Тут бы действовать, а не рефлексировать, а я все колебался. Безумно злился на себя, но решение принять не мог. И тут кто-то извне принял его за меня. «Точилин» вдруг поднял голову и, с огромным трудом ворочая языком, прохрипел:
– А ты сильный! Интересно! Оглянись!
Эта уловка стара как мир, но до сих пор иногда работает. Впрочем, надо отдать мне должное: я сперва убедился, что пистолет лежит далеко от «Точилина», после чего обернулся. И похолодел: в нескольких метрах от меня стояла сотканная из непроглядного мрака фигура, напоминающая человеческую. В первые секунды возникли сразу две мысли. Первая – что передо мной Черный Сталкер, а вторая – что крыша у меня от ментального натиска Зоны все-таки поехала. Но пока разум метался между двумя этими гипотезами, инстинкты сработали: я вскинул пистолет, направил на черную фигуру и почти успел нажать на спуск. Почти… Потому что за долю секунды до этого меня всего скрутило так, будто судорога свела каждую мышцу в моем теле, и я, то воя, то рыча от боли, упал сначала на колени, потом на бок.
А секундой позже меня накрыла новая ментальная волна, которая заставила вмиг забыть о боли физической – настолько силен был натиск на мое сознание, будто перфоратором кто мозг долбил. Остатки ментальных сил я бросил на оборону, но куда там?! Тут уже не «Тирпицем», тут Звездой Смерти пахло. Меня вскрывали, как консервную банку, а помогать мне было уже некому. Ещенко отключился, если вообще жив. До Периметра еще километров десять, не меньше. Отчаяние заполнило меня целиком. Скоро уже из ушей польется. Перед глазами возникло лицо Агнешки. Округлое, чуть курносое, улыбчивое, с пухлыми губами и ямочкой на подбородке, обрамленное пышными вьющимися каштановыми волосами. И глаза ее, глубокие, голубые, под бровями вразлет, напоминающими крылья чайки. Возник ее образ, как последняя надежда, барьер на пути чужой воли. А позади нее творился форменный хаос, будто ураган какую-то свалку разметал.
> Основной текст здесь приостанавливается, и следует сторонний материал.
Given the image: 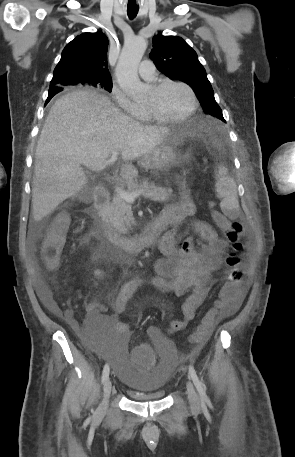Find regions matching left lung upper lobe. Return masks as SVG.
I'll return each mask as SVG.
<instances>
[{
	"label": "left lung upper lobe",
	"instance_id": "obj_1",
	"mask_svg": "<svg viewBox=\"0 0 295 457\" xmlns=\"http://www.w3.org/2000/svg\"><path fill=\"white\" fill-rule=\"evenodd\" d=\"M159 71L170 79L191 86L206 114L224 121L222 110L216 103L212 86L197 53L183 38L156 35L150 53Z\"/></svg>",
	"mask_w": 295,
	"mask_h": 457
}]
</instances>
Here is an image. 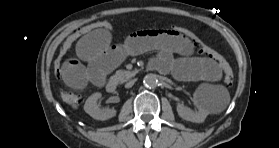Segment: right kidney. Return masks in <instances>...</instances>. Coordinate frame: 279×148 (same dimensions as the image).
Instances as JSON below:
<instances>
[{"instance_id":"right-kidney-1","label":"right kidney","mask_w":279,"mask_h":148,"mask_svg":"<svg viewBox=\"0 0 279 148\" xmlns=\"http://www.w3.org/2000/svg\"><path fill=\"white\" fill-rule=\"evenodd\" d=\"M102 96L100 92L93 93L85 102L84 110L92 118L97 120H107L116 115V110L110 108H100L97 105V100Z\"/></svg>"}]
</instances>
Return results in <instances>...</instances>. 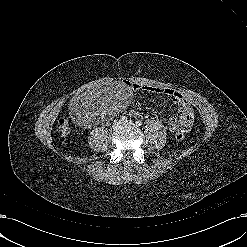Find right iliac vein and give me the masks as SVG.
Segmentation results:
<instances>
[{
	"label": "right iliac vein",
	"mask_w": 247,
	"mask_h": 247,
	"mask_svg": "<svg viewBox=\"0 0 247 247\" xmlns=\"http://www.w3.org/2000/svg\"><path fill=\"white\" fill-rule=\"evenodd\" d=\"M121 125H122V122H121V121H116V122L114 123V125H113V128H114L115 130H117V129L120 128Z\"/></svg>",
	"instance_id": "1"
}]
</instances>
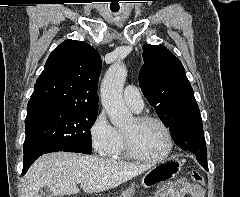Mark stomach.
<instances>
[{
    "label": "stomach",
    "instance_id": "1",
    "mask_svg": "<svg viewBox=\"0 0 240 197\" xmlns=\"http://www.w3.org/2000/svg\"><path fill=\"white\" fill-rule=\"evenodd\" d=\"M182 167V160L172 158L168 162L157 165L149 169L141 179L144 188L154 187L165 180L174 178ZM135 193L133 187L124 190L120 197H132Z\"/></svg>",
    "mask_w": 240,
    "mask_h": 197
}]
</instances>
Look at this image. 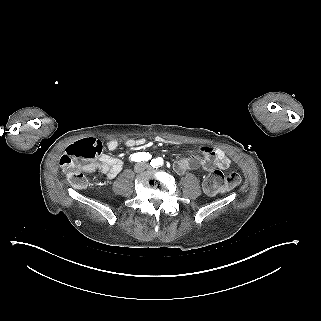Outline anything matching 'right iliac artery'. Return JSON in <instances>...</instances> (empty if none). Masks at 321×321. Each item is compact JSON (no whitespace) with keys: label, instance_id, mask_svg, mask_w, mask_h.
I'll list each match as a JSON object with an SVG mask.
<instances>
[{"label":"right iliac artery","instance_id":"obj_1","mask_svg":"<svg viewBox=\"0 0 321 321\" xmlns=\"http://www.w3.org/2000/svg\"><path fill=\"white\" fill-rule=\"evenodd\" d=\"M130 159L134 162L148 161L151 159V155L148 152H138L130 156Z\"/></svg>","mask_w":321,"mask_h":321}]
</instances>
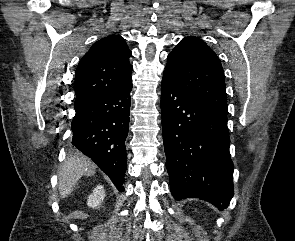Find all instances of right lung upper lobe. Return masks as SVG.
I'll return each instance as SVG.
<instances>
[{
	"mask_svg": "<svg viewBox=\"0 0 295 241\" xmlns=\"http://www.w3.org/2000/svg\"><path fill=\"white\" fill-rule=\"evenodd\" d=\"M131 55L125 40L119 35L105 37L93 44L76 69V101L132 82Z\"/></svg>",
	"mask_w": 295,
	"mask_h": 241,
	"instance_id": "obj_1",
	"label": "right lung upper lobe"
}]
</instances>
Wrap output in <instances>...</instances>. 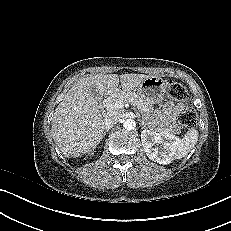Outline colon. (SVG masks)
<instances>
[{"instance_id": "1", "label": "colon", "mask_w": 231, "mask_h": 231, "mask_svg": "<svg viewBox=\"0 0 231 231\" xmlns=\"http://www.w3.org/2000/svg\"><path fill=\"white\" fill-rule=\"evenodd\" d=\"M168 95L172 99L184 103L183 108L179 114L180 124L186 128H192L195 126L197 121V114L189 101V94L187 89L177 82H171L168 86Z\"/></svg>"}]
</instances>
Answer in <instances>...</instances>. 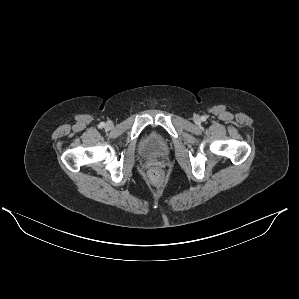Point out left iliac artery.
Returning <instances> with one entry per match:
<instances>
[{"label":"left iliac artery","instance_id":"obj_1","mask_svg":"<svg viewBox=\"0 0 299 299\" xmlns=\"http://www.w3.org/2000/svg\"><path fill=\"white\" fill-rule=\"evenodd\" d=\"M201 120H202V121H205V120H206V117H205V116H202V117H201Z\"/></svg>","mask_w":299,"mask_h":299}]
</instances>
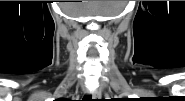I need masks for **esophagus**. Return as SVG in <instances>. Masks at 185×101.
I'll return each mask as SVG.
<instances>
[{
	"instance_id": "34e87169",
	"label": "esophagus",
	"mask_w": 185,
	"mask_h": 101,
	"mask_svg": "<svg viewBox=\"0 0 185 101\" xmlns=\"http://www.w3.org/2000/svg\"><path fill=\"white\" fill-rule=\"evenodd\" d=\"M94 98H100L101 97V93L100 91H96L93 95Z\"/></svg>"
}]
</instances>
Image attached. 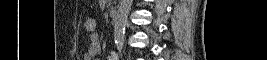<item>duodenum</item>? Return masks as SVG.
<instances>
[{"label":"duodenum","instance_id":"duodenum-1","mask_svg":"<svg viewBox=\"0 0 267 60\" xmlns=\"http://www.w3.org/2000/svg\"><path fill=\"white\" fill-rule=\"evenodd\" d=\"M110 16H111V18H113V19L117 18V16H118V11H117L116 9H111V10H110Z\"/></svg>","mask_w":267,"mask_h":60}]
</instances>
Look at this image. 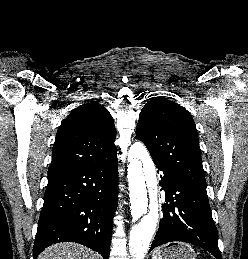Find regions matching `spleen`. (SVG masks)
Returning <instances> with one entry per match:
<instances>
[{
    "mask_svg": "<svg viewBox=\"0 0 248 259\" xmlns=\"http://www.w3.org/2000/svg\"><path fill=\"white\" fill-rule=\"evenodd\" d=\"M155 256H156V255H155V253H154L153 256H152V259H155Z\"/></svg>",
    "mask_w": 248,
    "mask_h": 259,
    "instance_id": "3e777b00",
    "label": "spleen"
}]
</instances>
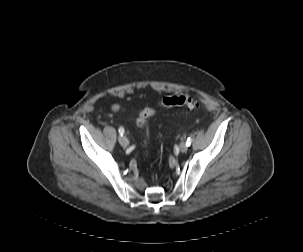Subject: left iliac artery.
<instances>
[{
    "label": "left iliac artery",
    "mask_w": 303,
    "mask_h": 252,
    "mask_svg": "<svg viewBox=\"0 0 303 252\" xmlns=\"http://www.w3.org/2000/svg\"><path fill=\"white\" fill-rule=\"evenodd\" d=\"M191 142H192V140H191V138L189 137V138L187 139V141H186L187 146H190Z\"/></svg>",
    "instance_id": "44dca946"
}]
</instances>
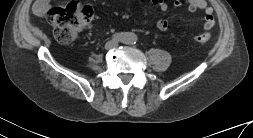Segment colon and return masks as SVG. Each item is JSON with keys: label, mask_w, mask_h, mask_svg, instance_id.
Returning <instances> with one entry per match:
<instances>
[{"label": "colon", "mask_w": 253, "mask_h": 138, "mask_svg": "<svg viewBox=\"0 0 253 138\" xmlns=\"http://www.w3.org/2000/svg\"><path fill=\"white\" fill-rule=\"evenodd\" d=\"M93 16L90 5L74 1L65 7H54L47 11L46 18L54 26V35L59 42L74 41ZM211 39L210 32H204L192 38L197 45H204Z\"/></svg>", "instance_id": "colon-1"}]
</instances>
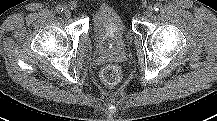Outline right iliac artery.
Returning <instances> with one entry per match:
<instances>
[{"mask_svg": "<svg viewBox=\"0 0 217 121\" xmlns=\"http://www.w3.org/2000/svg\"><path fill=\"white\" fill-rule=\"evenodd\" d=\"M56 11H57L58 13H62V12L64 11L63 6H62V5H58V6L56 7Z\"/></svg>", "mask_w": 217, "mask_h": 121, "instance_id": "obj_1", "label": "right iliac artery"}]
</instances>
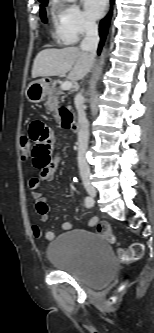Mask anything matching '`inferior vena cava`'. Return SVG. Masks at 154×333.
I'll return each instance as SVG.
<instances>
[{
	"label": "inferior vena cava",
	"mask_w": 154,
	"mask_h": 333,
	"mask_svg": "<svg viewBox=\"0 0 154 333\" xmlns=\"http://www.w3.org/2000/svg\"><path fill=\"white\" fill-rule=\"evenodd\" d=\"M85 37L80 44V48L89 52L91 61L96 56V51L99 43L98 26L93 22L84 24ZM75 106L78 112V166L81 174H89L90 168L86 160V152L89 140V122L84 111V99L82 91L75 97Z\"/></svg>",
	"instance_id": "obj_1"
}]
</instances>
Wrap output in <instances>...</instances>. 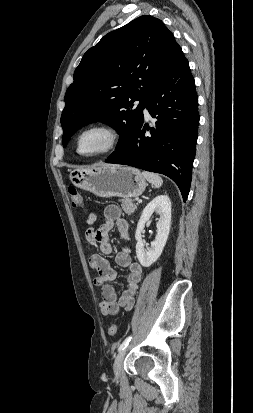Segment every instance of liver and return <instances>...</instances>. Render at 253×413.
I'll return each instance as SVG.
<instances>
[{
	"mask_svg": "<svg viewBox=\"0 0 253 413\" xmlns=\"http://www.w3.org/2000/svg\"><path fill=\"white\" fill-rule=\"evenodd\" d=\"M102 166L107 167V166H113V165H110V164H103Z\"/></svg>",
	"mask_w": 253,
	"mask_h": 413,
	"instance_id": "liver-1",
	"label": "liver"
}]
</instances>
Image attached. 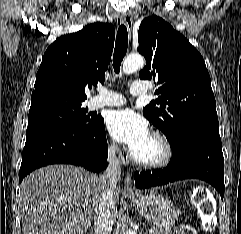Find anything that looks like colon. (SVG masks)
I'll list each match as a JSON object with an SVG mask.
<instances>
[{
	"mask_svg": "<svg viewBox=\"0 0 241 234\" xmlns=\"http://www.w3.org/2000/svg\"><path fill=\"white\" fill-rule=\"evenodd\" d=\"M194 204L198 207V210L202 217H208L214 210L213 202L209 197V193L205 189H199L194 195Z\"/></svg>",
	"mask_w": 241,
	"mask_h": 234,
	"instance_id": "obj_1",
	"label": "colon"
}]
</instances>
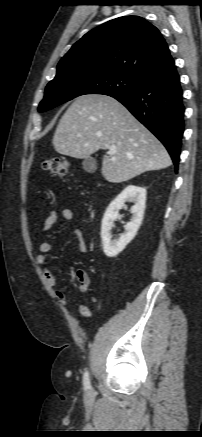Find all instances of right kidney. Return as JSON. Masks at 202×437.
I'll return each instance as SVG.
<instances>
[{
  "label": "right kidney",
  "instance_id": "1",
  "mask_svg": "<svg viewBox=\"0 0 202 437\" xmlns=\"http://www.w3.org/2000/svg\"><path fill=\"white\" fill-rule=\"evenodd\" d=\"M133 201L134 205L130 212L133 214L132 219L125 225V233L118 240H111V229L116 219H119V210L124 206L126 201ZM146 202V189L129 185L111 202L107 208L101 227V238L103 250L106 256L115 257L122 252L125 247L135 237L144 216Z\"/></svg>",
  "mask_w": 202,
  "mask_h": 437
}]
</instances>
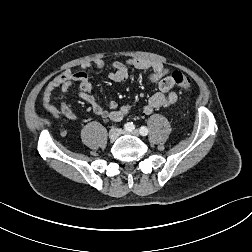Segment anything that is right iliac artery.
I'll use <instances>...</instances> for the list:
<instances>
[{
	"label": "right iliac artery",
	"instance_id": "right-iliac-artery-1",
	"mask_svg": "<svg viewBox=\"0 0 252 252\" xmlns=\"http://www.w3.org/2000/svg\"><path fill=\"white\" fill-rule=\"evenodd\" d=\"M124 129L126 130V131H132V130H134L135 129V126L133 125V123L131 122H128V123H126L125 125H124Z\"/></svg>",
	"mask_w": 252,
	"mask_h": 252
}]
</instances>
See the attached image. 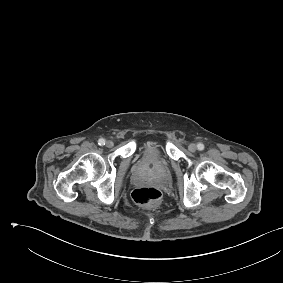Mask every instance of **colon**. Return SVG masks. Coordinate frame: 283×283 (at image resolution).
<instances>
[{
  "instance_id": "1",
  "label": "colon",
  "mask_w": 283,
  "mask_h": 283,
  "mask_svg": "<svg viewBox=\"0 0 283 283\" xmlns=\"http://www.w3.org/2000/svg\"><path fill=\"white\" fill-rule=\"evenodd\" d=\"M132 198L139 205L157 207L160 203L161 192L155 187H140L132 192Z\"/></svg>"
}]
</instances>
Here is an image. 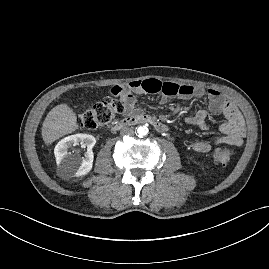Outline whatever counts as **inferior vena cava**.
I'll return each mask as SVG.
<instances>
[{"instance_id": "inferior-vena-cava-1", "label": "inferior vena cava", "mask_w": 269, "mask_h": 269, "mask_svg": "<svg viewBox=\"0 0 269 269\" xmlns=\"http://www.w3.org/2000/svg\"><path fill=\"white\" fill-rule=\"evenodd\" d=\"M121 135H132L134 133L132 127H123L120 131Z\"/></svg>"}]
</instances>
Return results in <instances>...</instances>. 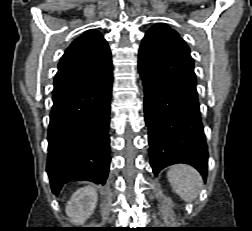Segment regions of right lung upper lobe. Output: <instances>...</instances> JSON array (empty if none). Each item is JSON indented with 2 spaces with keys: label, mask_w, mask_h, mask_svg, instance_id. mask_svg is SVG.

В общем, галлюцинации в моем рушащемся сознании возникали качественные, любой псих позавидует.
И тут произошло еще кое-что. Силясь раздавить меня, атакующая враждебная сущность чуть раскрылась ментально. И в голове моей возникли образы, которые я уж никак не ожидал увидеть. Катакомбы, автоматные очереди, истребители… Дико вопящая от невыразимой боли женщина, охваченная огнем… Я, бессильно сползающий по стене, а потом из последних сил кидающий в коридор гранату… Искаженное от боли лицо Михаила, его сведенные отчаянными усилиями руки, и палец, исступленно давящий на спуск… Мы с Михаилом, по очереди подпирающие плечами того, чьими глазами я смотрю… Я, возмущенно восклицающий: «Мы тебя не бросим!..» Волна истребителей, захлестывающая коридор, затем ослепительная вспышка и грохот взрыва… События знакомые, но воспоминания эти – не мои, иначе в них я не видел бы себя со стороны… Тогда чьи? Того, с кем я в ментальной схватке вступил в столь тесное соприкосновение разумов?! Вадим?!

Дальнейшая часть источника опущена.